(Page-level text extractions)

------------

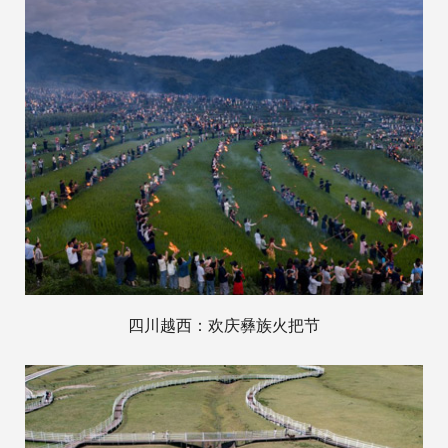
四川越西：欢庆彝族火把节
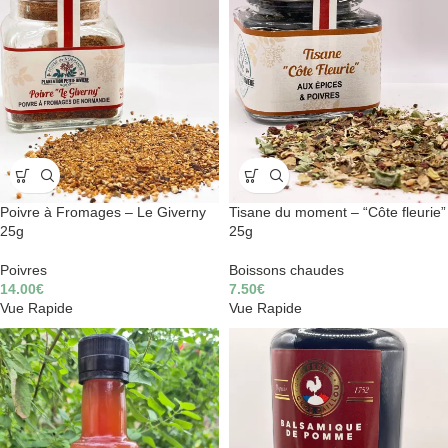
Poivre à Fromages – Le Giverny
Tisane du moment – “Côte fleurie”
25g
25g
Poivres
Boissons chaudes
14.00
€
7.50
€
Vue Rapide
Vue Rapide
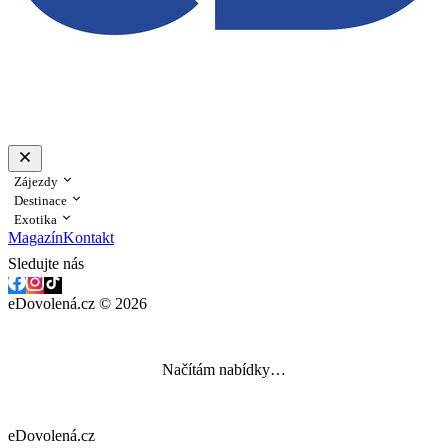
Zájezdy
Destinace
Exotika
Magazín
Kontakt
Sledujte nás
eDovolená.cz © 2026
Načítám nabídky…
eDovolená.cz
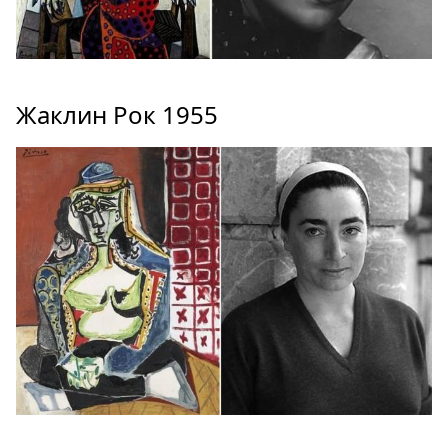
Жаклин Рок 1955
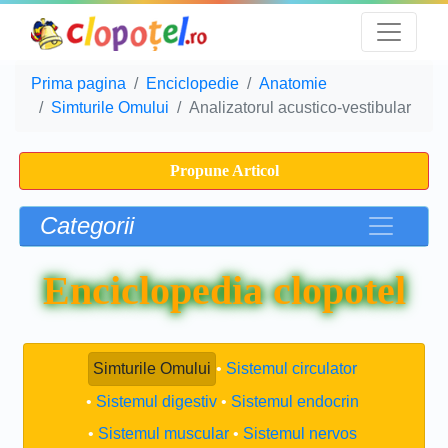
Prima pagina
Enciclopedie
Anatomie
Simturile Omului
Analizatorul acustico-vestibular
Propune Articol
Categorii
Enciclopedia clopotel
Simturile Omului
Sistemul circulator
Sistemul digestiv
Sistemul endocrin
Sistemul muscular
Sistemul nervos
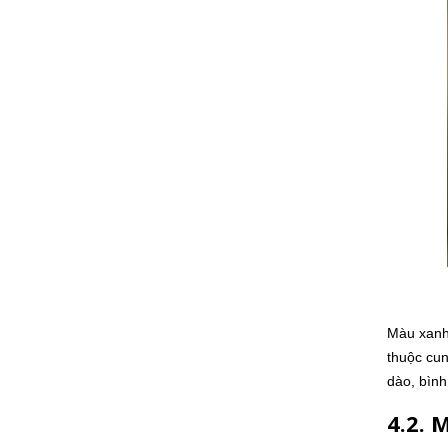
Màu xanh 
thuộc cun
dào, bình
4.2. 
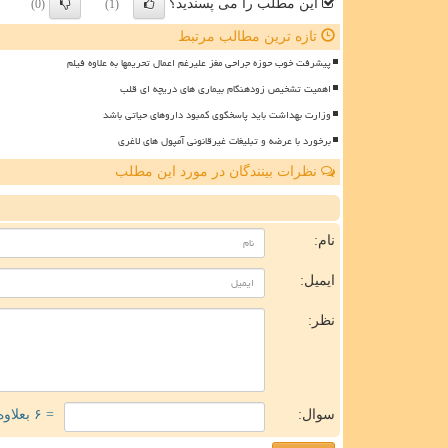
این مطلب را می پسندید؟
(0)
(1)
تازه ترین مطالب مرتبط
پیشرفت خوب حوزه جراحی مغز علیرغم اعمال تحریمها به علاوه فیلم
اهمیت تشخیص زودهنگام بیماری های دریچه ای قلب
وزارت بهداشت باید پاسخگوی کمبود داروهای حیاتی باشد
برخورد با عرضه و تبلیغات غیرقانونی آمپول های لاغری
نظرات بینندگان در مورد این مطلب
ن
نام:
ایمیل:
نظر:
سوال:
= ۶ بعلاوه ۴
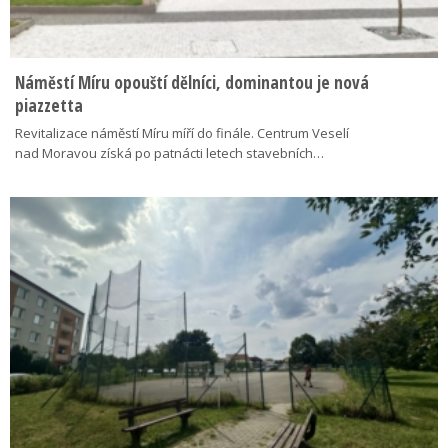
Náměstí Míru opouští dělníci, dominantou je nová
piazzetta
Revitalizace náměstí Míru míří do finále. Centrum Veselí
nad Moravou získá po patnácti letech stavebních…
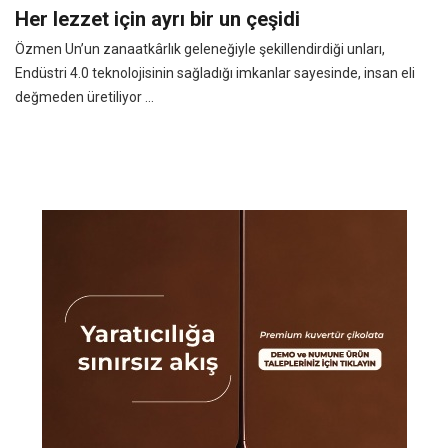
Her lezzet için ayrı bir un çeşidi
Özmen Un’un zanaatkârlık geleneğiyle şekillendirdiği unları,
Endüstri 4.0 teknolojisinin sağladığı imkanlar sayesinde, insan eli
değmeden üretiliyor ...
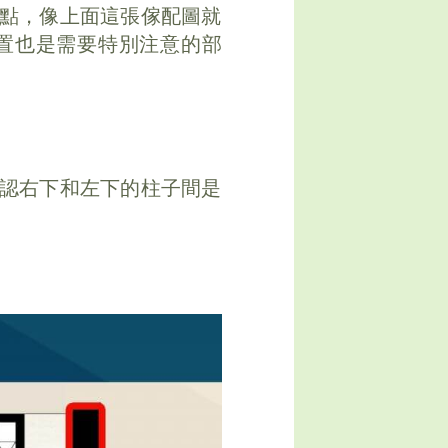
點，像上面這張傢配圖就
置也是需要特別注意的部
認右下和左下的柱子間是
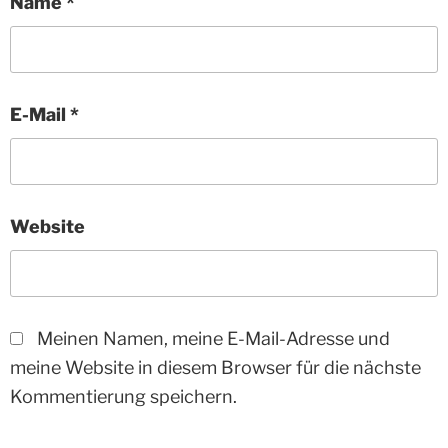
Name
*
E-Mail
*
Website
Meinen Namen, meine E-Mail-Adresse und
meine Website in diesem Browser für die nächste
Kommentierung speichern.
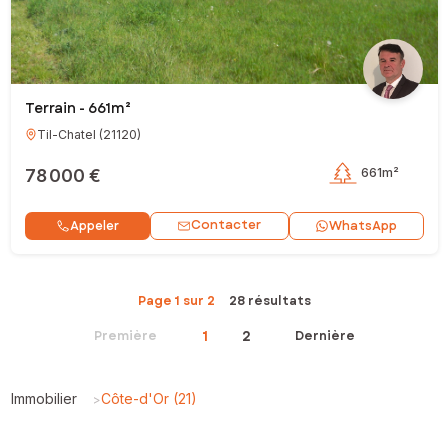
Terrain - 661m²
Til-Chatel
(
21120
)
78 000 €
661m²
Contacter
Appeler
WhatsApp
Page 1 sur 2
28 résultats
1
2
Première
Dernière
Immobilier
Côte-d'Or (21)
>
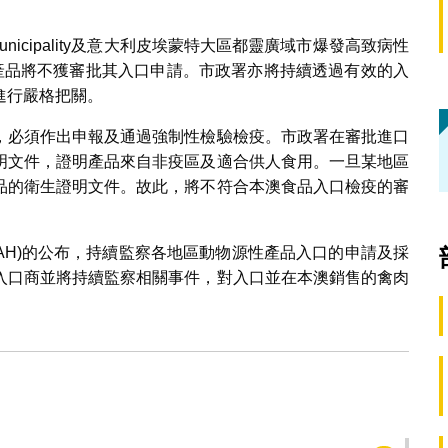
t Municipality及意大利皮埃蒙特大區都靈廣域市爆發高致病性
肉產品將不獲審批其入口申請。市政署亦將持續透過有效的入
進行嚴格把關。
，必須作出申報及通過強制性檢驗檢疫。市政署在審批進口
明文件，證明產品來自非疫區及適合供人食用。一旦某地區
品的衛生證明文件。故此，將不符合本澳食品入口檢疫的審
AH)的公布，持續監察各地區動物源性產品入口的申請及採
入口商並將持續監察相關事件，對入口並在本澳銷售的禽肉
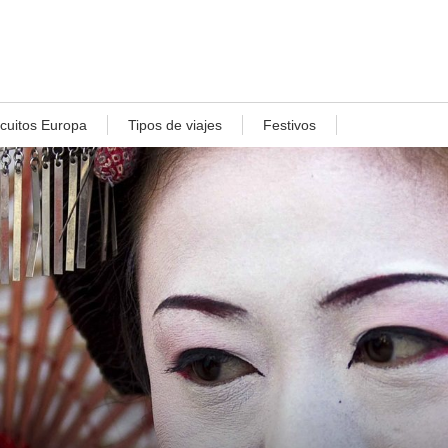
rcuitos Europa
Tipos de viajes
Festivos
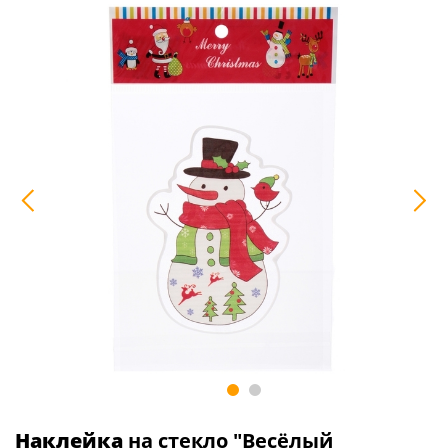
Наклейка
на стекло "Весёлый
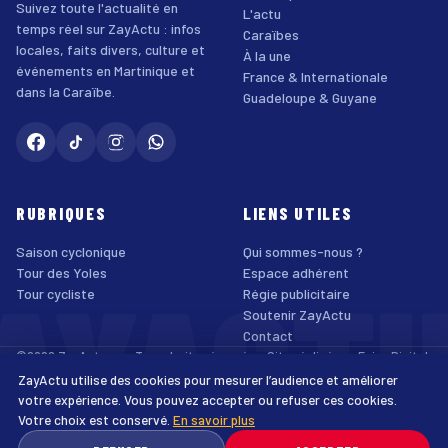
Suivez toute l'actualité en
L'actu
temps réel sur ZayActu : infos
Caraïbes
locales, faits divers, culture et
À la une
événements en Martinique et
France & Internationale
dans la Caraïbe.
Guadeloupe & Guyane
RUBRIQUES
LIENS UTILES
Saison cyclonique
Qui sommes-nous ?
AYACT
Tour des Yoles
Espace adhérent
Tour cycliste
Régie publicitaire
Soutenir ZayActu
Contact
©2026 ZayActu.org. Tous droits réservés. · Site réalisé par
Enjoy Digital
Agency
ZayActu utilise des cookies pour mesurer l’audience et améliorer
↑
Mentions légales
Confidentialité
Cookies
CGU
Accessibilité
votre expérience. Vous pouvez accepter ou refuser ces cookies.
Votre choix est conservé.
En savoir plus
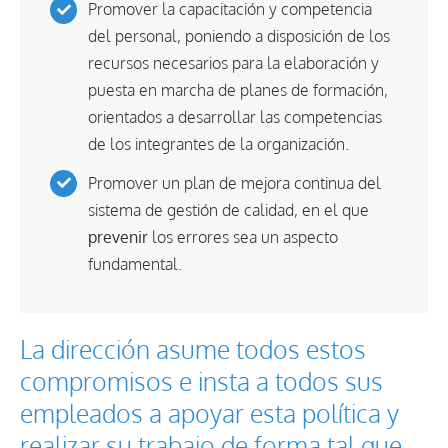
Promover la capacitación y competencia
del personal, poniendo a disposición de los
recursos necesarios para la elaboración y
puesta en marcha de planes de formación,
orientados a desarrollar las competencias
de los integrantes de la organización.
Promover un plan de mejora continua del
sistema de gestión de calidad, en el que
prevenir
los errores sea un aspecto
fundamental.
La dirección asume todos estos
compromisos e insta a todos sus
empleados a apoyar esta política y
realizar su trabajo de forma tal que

------------

**Task requirements:**
What is needed is each line of the entries that contains the word "todos".

**Task answer:**
La dirección asume todos estos
compromisos e insta a todos sus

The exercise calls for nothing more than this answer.